▶ [TO DO]:
The entries need to be copied exactly as they stand, images left out.

Dataset entries:
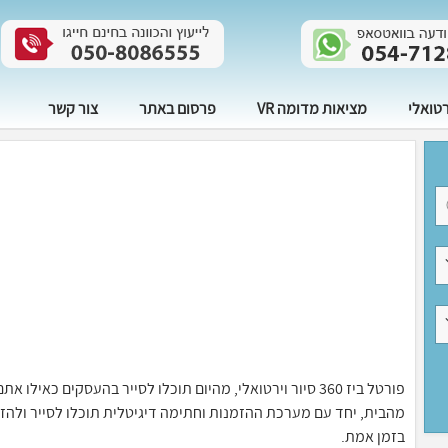
רטואלי
מציאות מדומה VR
פרסום באתר
צור קשר
פורטל ביז 360 סיור וירטואלי, מהיום תוכלו לסייר בהעסקים 
בזמן אמת.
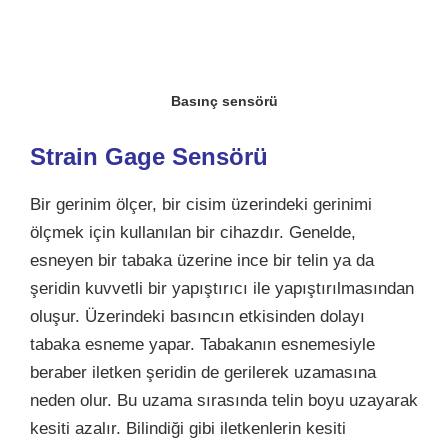
Basınç sensörü
Strain Gage Sensörü
Bir gerinim ölçer, bir cisim üzerindeki gerinimi
ölçmek için kullanılan bir cihazdır. Genelde,
esneyen bir tabaka üzerine ince bir telin ya da
şeridin kuvvetli bir yapıştırıcı ile yapıştırılmasından
oluşur. Üzerindeki basıncın etkisinden dolayı
tabaka esneme yapar. Tabakanın esnemesiyle
beraber iletken şeridin de gerilerek uzamasına
neden olur. Bu uzama sırasında telin boyu uzayarak
kesiti azalır. Bilindiği gibi iletkenlerin kesiti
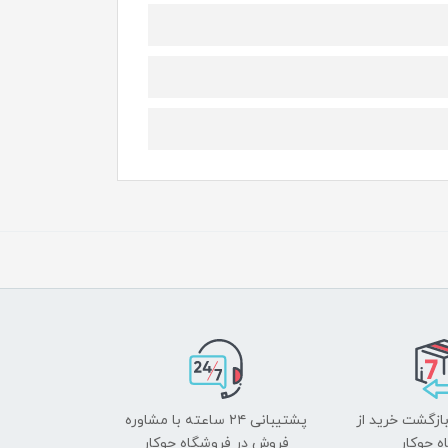
بازگشت خرید از
پشتیبانی ۲۴ ساعته با مشاوره
ه جوکار
فروش در فروشگاه جوکار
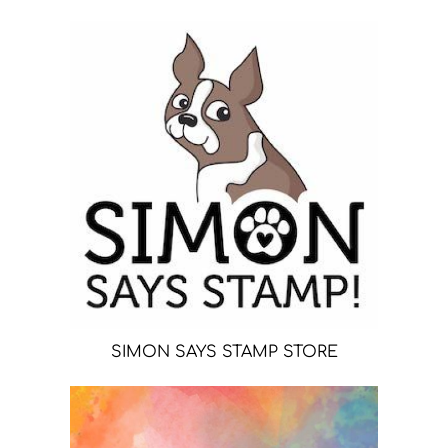
SIMON SAYS STAMP STORE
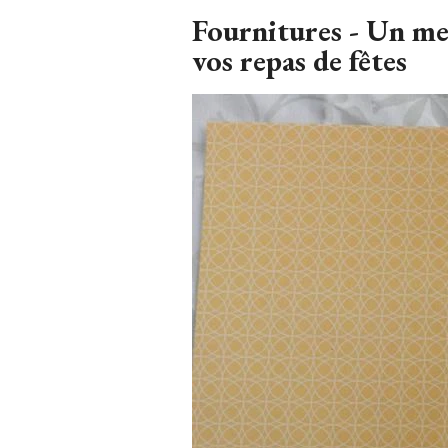
Fournitures - Un me
vos repas de fêtes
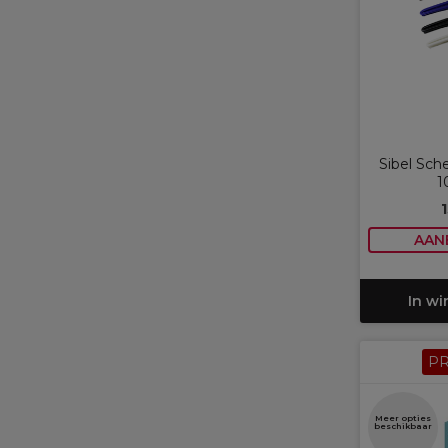
Sibel Sc
1
AAN
In w
P
Meer opties
beschikbaar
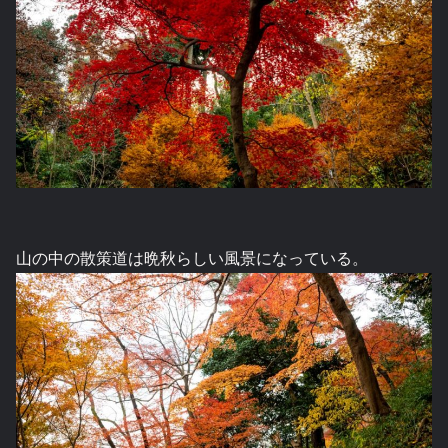
山の中の散策道は晩秋らしい風景になっている。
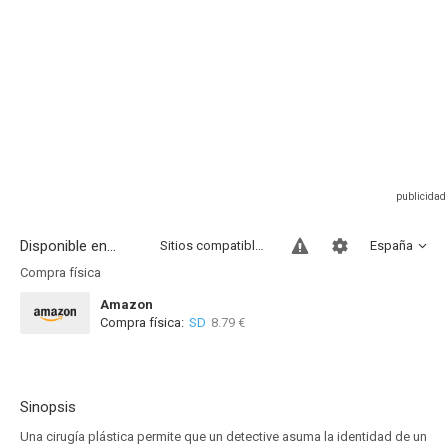
Disponible en...
Sitios compatibles
España
Compra física
Amazon
Compra física:
SD
8.79 €
Sinopsis
Una cirugía plástica permite que un detective asuma la identidad de un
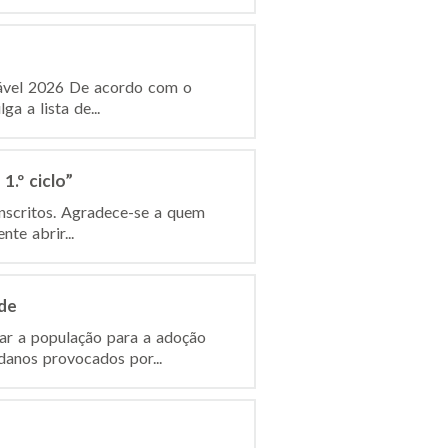
dável 2026 De acordo com o
a a lista de...
.º ciclo”
inscritos. Agradece-se a quem
te abrir...
de
ar a população para a adoção
anos provocados por...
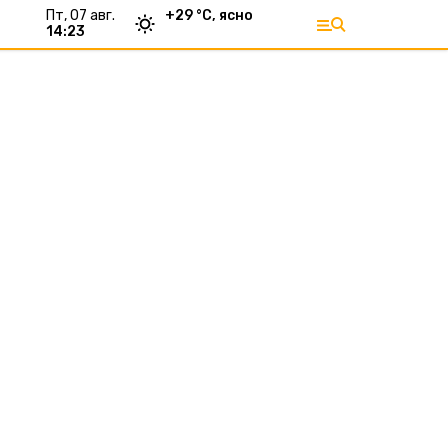
пт, 07 авг.
+
29
°С,
ясно
14:23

▶ [SOLUTION BELOW]:
רטואלי
מציאות מדומה VR
פרסום באתר
צור קשר
פורטל ביז 360 סיור וירטואלי, מהיום תוכלו לסייר בהעסקים 
בזמן אמת.
Basınç sensörü
Strain Gage Sensörü
Bir gerinim ölçer, bir cisim üzerindeki gerinimi
ölçmek için kullanılan bir cihazdır. Genelde,
esneyen bir tabaka üzerine ince bir telin ya da
şeridin kuvvetli bir yapıştırıcı ile yapıştırılmasından
oluşur. Üzerindeki basıncın etkisinden dolayı
tabaka esneme yapar. Tabakanın esnemesiyle
beraber iletken şeridin de gerilerek uzamasına
neden olur. Bu uzama sırasında telin boyu uzayarak
kesiti azalır. Bilindiği gibi iletkenlerin kesiti
بازگشت خرید از
پشتیبانی ۲۴ ساعته با مشاوره
ه جوکار
فروش در فروشگاه جوکار
SIMON SAYS STAMP STORE
Fournitures - Un me
vos repas de fêtes
Sibel Sc
1
AAN
In w
P
Meer opties
beschikbaar
山の中の散策道は晩秋らしい風景になっている。
Disponible en...
Sitios compatibles
España
Compra física
Amazon
Compra física:
SD
8.79 €
Sinopsis
Una cirugía plástica permite que un detective asuma la identidad de un
dável 2026 De acordo com o
a a lista de...
.º ciclo”
inscritos. Agradece-se a quem
te abrir...
de
ar a população para a adoção
anos provocados por...
пт, 07 авг.
+
29
°С,
ясно
14:23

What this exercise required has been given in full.